(Dataset entries)
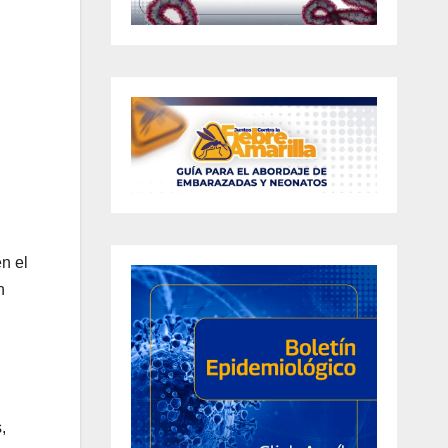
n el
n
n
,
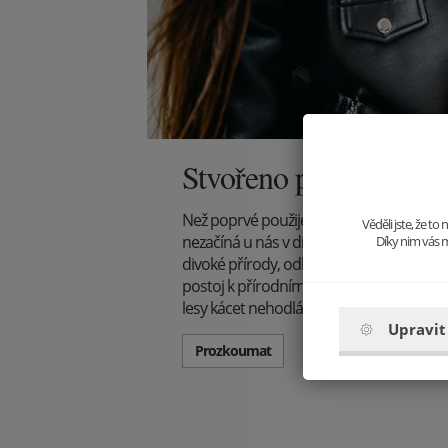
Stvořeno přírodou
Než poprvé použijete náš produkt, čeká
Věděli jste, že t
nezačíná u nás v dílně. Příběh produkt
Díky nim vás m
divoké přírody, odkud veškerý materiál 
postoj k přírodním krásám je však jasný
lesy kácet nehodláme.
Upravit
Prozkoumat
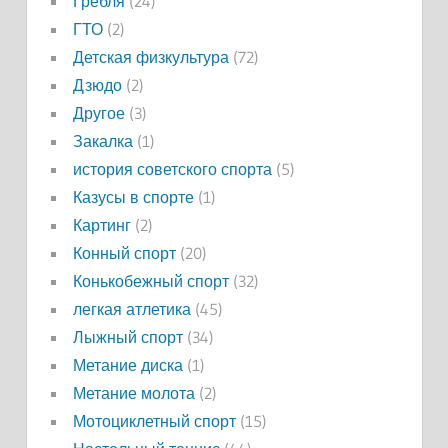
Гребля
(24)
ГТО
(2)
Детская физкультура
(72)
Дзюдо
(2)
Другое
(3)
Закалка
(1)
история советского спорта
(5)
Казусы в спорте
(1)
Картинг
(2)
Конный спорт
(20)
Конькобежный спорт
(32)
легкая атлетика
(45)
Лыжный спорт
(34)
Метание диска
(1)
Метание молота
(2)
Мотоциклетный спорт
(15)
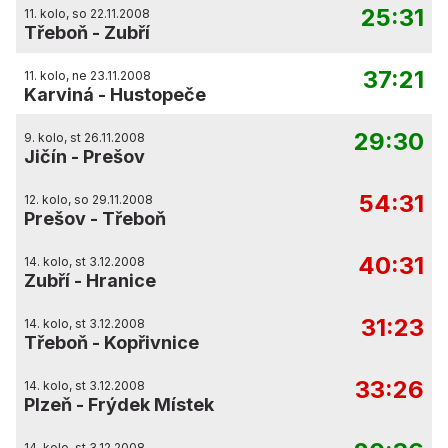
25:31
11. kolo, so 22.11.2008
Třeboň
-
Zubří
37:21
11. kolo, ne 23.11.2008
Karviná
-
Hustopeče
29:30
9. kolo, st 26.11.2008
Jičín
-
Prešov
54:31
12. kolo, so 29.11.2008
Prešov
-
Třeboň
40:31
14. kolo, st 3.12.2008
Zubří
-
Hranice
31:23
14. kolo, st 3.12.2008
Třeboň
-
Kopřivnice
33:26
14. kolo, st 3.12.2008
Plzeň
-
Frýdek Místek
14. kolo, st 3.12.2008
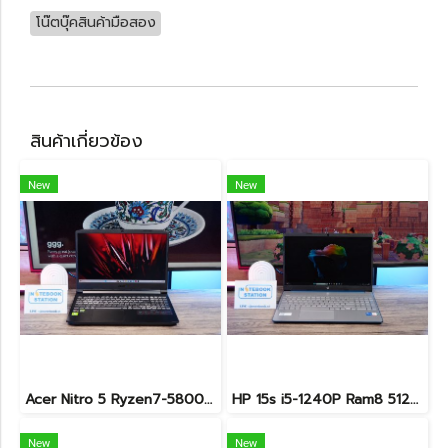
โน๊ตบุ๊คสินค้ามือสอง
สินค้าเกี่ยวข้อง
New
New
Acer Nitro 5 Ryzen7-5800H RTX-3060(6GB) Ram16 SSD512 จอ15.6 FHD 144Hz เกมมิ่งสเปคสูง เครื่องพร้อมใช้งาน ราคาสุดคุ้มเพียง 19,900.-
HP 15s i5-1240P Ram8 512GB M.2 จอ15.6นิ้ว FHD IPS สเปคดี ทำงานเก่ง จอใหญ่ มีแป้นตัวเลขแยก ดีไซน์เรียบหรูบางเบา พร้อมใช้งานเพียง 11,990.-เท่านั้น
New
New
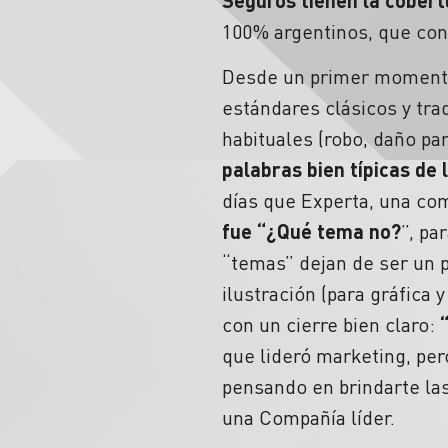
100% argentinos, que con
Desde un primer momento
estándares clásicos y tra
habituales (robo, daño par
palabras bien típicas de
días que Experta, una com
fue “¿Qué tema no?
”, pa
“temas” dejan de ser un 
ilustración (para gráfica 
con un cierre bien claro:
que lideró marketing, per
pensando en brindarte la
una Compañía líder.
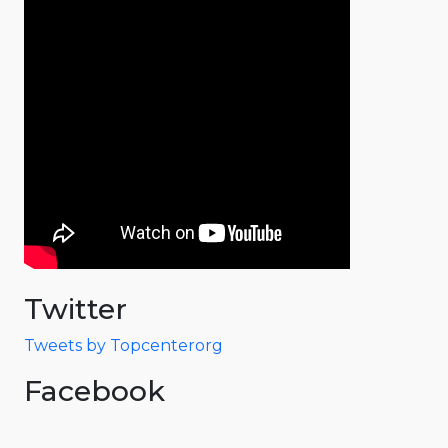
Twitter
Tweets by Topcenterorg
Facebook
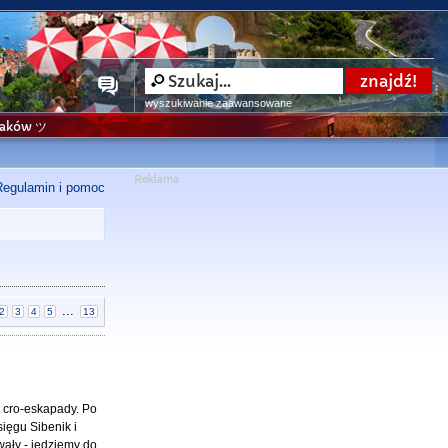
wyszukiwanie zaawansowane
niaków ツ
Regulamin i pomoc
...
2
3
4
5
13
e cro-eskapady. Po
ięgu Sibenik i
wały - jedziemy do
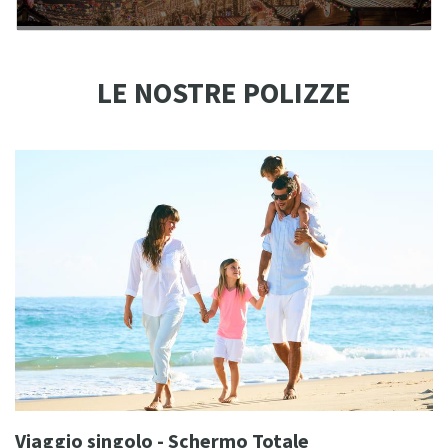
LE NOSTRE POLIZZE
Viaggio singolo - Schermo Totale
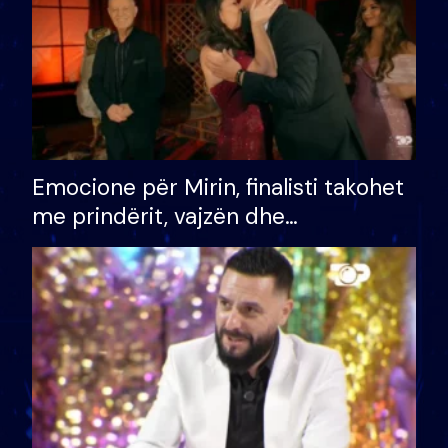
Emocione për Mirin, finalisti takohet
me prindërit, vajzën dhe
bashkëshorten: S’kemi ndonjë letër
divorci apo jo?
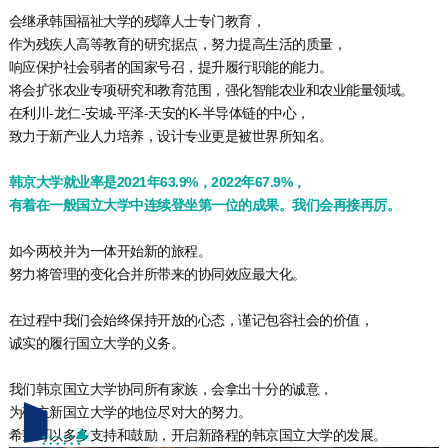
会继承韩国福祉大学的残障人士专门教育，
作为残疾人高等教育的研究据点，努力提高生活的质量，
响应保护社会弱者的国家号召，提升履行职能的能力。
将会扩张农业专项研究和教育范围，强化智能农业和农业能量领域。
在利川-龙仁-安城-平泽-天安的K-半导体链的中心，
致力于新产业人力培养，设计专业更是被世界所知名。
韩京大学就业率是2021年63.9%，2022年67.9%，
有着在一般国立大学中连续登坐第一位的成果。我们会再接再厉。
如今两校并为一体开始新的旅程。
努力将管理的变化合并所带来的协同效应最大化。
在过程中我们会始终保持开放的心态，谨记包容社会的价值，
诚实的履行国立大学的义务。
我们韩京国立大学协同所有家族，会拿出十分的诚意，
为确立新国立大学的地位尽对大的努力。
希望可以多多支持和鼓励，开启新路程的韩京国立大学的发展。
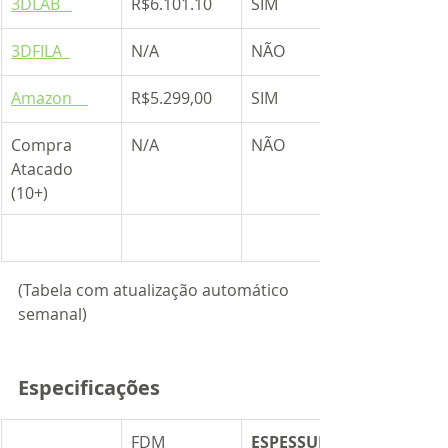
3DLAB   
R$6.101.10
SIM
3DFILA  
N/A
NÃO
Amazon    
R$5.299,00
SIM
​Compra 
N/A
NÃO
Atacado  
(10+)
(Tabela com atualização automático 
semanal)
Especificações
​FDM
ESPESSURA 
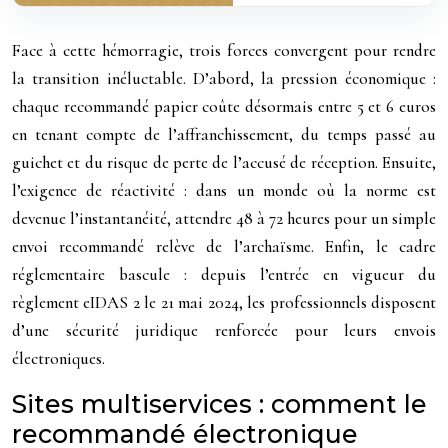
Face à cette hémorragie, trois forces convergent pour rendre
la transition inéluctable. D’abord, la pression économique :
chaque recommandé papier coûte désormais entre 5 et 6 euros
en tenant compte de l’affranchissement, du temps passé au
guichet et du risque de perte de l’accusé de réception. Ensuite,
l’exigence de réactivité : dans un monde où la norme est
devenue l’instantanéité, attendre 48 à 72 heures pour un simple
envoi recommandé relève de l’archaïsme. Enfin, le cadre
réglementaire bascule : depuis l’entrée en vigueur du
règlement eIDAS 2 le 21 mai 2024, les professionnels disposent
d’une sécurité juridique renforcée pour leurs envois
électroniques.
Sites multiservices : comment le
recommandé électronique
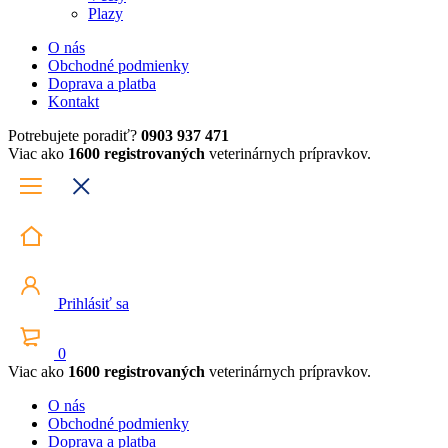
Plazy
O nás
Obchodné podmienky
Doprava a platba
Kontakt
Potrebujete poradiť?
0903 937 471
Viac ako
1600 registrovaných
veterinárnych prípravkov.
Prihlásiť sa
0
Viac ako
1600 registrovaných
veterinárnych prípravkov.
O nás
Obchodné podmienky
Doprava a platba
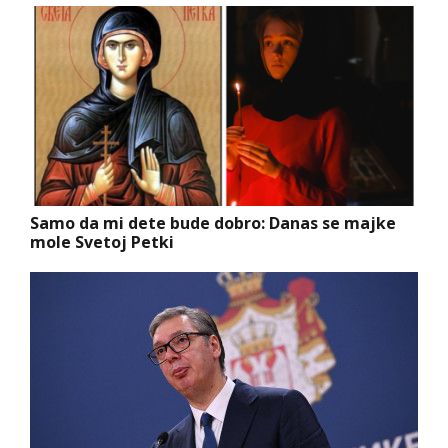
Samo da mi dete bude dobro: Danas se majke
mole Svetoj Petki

▶ **Task objective**
Excluding the pictures, restate word for word the lines from the one that holds "致力于新产业人力培养，设计专业更是被世界所知名。" through the last line of the entries, both ends included.

▶ **Response to the task**
致力于新产业人力培养，设计专业更是被世界所知名。
韩京大学就业率是2021年63.9%，2022年67.9%，
有着在一般国立大学中连续登坐第一位的成果。我们会再接再厉。
如今两校并为一体开始新的旅程。
努力将管理的变化合并所带来的协同效应最大化。
在过程中我们会始终保持开放的心态，谨记包容社会的价值，
诚实的履行国立大学的义务。
我们韩京国立大学协同所有家族，会拿出十分的诚意，
为确立新国立大学的地位尽对大的努力。
希望可以多多支持和鼓励，开启新路程的韩京国立大学的发展。
3DLAB   
R$6.101.10
SIM
3DFILA  
N/A
NÃO
Amazon    
R$5.299,00
SIM
​Compra 
N/A
NÃO
Atacado  
(10+)
(Tabela com atualização automático 
semanal)
Especificações
​FDM
ESPESSURA 
Face à cette hémorragie, trois forces convergent pour rendre
la transition inéluctable. D’abord, la pression économique :
chaque recommandé papier coûte désormais entre 5 et 6 euros
en tenant compte de l’affranchissement, du temps passé au
guichet et du risque de perte de l’accusé de réception. Ensuite,
l’exigence de réactivité : dans un monde où la norme est
devenue l’instantanéité, attendre 48 à 72 heures pour un simple
envoi recommandé relève de l’archaïsme. Enfin, le cadre
réglementaire bascule : depuis l’entrée en vigueur du
règlement eIDAS 2 le 21 mai 2024, les professionnels disposent
d’une sécurité juridique renforcée pour leurs envois
électroniques.
Sites multiservices : comment le
recommandé électronique
Plazy
O nás
Obchodné podmienky
Doprava a platba
Kontakt
Potrebujete poradiť?
0903 937 471
Viac ako
1600 registrovaných
veterinárnych prípravkov.
Prihlásiť sa
0
Viac ako
1600 registrovaných
veterinárnych prípravkov.
O nás
Obchodné podmienky
Doprava a platba
Samo da mi dete bude dobro: Danas se majke
mole Svetoj Petki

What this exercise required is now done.